After the stunning defeat of House Majority Leader Eric Cantor (R-Va.) at the hands of Tea Party challenger David Brat two weeks ago, grassroots conservatives were hopeful about their odds of taking out a few more incumbents. However, the outcomes in Mississippi and elsewhere show that ousters of incumbents are the exception that proves the rule.
Tea Party challengers also suffered defeat in New York and Oklahoma. In Oklahoma, Rep. James Lankford defeated T.W. Shannon for the Republican nomination in the upcoming Senate race. Shannon had garnered significant Tea Party support—including endorsements from Sarah Palin, Ted Cruz, and Mike Lee—but Lankford won easily.
Elsewhere, Rep.
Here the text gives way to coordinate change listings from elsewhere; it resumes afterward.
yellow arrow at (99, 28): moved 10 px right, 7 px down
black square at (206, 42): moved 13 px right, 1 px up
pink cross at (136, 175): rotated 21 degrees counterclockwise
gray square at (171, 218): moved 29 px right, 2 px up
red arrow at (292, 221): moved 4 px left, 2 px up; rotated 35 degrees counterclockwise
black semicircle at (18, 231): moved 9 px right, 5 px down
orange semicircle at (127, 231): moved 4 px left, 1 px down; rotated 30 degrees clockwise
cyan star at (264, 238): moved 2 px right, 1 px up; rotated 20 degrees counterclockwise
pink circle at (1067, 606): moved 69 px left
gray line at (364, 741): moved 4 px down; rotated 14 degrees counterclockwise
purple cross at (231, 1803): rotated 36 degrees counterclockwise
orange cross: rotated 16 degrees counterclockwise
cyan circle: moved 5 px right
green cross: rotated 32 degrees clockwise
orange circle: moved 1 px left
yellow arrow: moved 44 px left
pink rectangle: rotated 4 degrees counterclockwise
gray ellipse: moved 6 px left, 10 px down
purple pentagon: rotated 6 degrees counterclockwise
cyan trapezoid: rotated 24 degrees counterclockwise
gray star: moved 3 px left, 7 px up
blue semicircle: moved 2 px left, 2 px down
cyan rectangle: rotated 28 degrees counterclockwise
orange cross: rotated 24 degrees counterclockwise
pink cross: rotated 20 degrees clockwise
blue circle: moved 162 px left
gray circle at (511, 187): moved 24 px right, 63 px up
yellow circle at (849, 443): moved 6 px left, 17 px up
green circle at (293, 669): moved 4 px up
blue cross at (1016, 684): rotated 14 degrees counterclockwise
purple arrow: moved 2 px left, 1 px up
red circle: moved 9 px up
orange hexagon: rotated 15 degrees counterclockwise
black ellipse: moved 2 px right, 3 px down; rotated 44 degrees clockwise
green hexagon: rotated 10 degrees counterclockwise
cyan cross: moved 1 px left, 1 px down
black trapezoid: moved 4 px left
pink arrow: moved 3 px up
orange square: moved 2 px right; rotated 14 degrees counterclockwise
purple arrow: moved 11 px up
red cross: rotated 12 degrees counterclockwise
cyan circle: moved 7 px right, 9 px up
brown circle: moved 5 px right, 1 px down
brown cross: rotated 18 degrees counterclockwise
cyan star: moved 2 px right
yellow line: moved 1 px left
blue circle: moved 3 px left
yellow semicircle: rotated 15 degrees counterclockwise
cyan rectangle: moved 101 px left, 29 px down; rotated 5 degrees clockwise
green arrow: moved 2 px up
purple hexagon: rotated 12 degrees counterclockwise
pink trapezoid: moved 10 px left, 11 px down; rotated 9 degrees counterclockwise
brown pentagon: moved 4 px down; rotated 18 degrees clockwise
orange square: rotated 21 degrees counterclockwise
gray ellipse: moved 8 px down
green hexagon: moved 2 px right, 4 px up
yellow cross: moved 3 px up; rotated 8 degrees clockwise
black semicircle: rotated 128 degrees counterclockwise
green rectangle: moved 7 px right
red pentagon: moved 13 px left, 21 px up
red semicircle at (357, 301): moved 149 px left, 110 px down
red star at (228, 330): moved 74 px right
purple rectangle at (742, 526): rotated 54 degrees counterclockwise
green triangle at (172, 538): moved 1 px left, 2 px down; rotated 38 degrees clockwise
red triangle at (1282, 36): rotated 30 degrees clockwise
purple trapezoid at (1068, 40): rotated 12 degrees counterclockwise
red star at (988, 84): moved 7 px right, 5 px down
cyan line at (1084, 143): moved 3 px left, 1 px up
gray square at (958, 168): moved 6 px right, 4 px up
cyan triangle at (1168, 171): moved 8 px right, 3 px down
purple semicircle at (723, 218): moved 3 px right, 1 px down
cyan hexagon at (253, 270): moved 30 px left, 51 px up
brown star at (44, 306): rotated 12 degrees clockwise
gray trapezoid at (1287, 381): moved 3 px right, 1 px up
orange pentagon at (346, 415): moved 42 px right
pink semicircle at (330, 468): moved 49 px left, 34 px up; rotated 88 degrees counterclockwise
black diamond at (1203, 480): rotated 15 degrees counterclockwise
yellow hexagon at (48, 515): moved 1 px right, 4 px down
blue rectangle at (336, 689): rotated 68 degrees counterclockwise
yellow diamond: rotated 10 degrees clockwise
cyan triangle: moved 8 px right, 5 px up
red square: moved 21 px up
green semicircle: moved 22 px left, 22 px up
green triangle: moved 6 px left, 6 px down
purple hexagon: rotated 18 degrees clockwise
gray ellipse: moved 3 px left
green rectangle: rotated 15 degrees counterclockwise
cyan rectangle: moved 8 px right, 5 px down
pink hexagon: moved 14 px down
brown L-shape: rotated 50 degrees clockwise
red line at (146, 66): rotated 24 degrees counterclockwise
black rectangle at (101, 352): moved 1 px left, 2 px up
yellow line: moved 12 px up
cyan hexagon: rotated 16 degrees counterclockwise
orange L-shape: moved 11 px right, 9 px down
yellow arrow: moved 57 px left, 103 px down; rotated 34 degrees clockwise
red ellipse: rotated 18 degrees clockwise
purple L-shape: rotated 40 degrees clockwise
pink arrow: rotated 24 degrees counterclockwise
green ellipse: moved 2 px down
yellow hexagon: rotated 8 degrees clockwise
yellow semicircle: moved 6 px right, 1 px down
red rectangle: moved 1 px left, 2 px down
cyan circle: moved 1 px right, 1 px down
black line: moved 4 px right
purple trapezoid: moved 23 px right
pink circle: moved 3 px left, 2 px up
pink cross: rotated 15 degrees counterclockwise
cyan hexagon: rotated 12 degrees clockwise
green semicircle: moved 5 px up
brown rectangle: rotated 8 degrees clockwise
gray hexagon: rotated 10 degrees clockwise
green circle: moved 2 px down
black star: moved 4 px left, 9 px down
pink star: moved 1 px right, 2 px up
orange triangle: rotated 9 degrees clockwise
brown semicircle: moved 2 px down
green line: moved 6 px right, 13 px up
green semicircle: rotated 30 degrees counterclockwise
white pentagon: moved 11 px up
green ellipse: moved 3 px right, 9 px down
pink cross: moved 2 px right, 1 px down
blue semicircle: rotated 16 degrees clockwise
Charlie Rangel (D-NY) seems to have narrowly defeated his challenger, state Sen. Adriano Espaillat. Rangel is a long-serving and controversial figure: Ethics violations cost him chairmanship of the House Ways and Means Committee in 2010. According to The Washington Post:
With 99 percent of the vote reported, Rangel was ahead of Espaillat 47.5 percent to 43.5 percent, while two other challengers, Michael Walrond, and Yolanda Garcia had 8 percent and 1 percent, respectively.
Rangel had lobbed sharp attacks at Espaillat, and called in many favors from friends in Washington.
In recent weeks, he secured endorsements and campaign appearances from former president Bill Clinton, House Minority Leader Nancy Pelosi, and House Minority Whip Steny H. Hoyer, among others.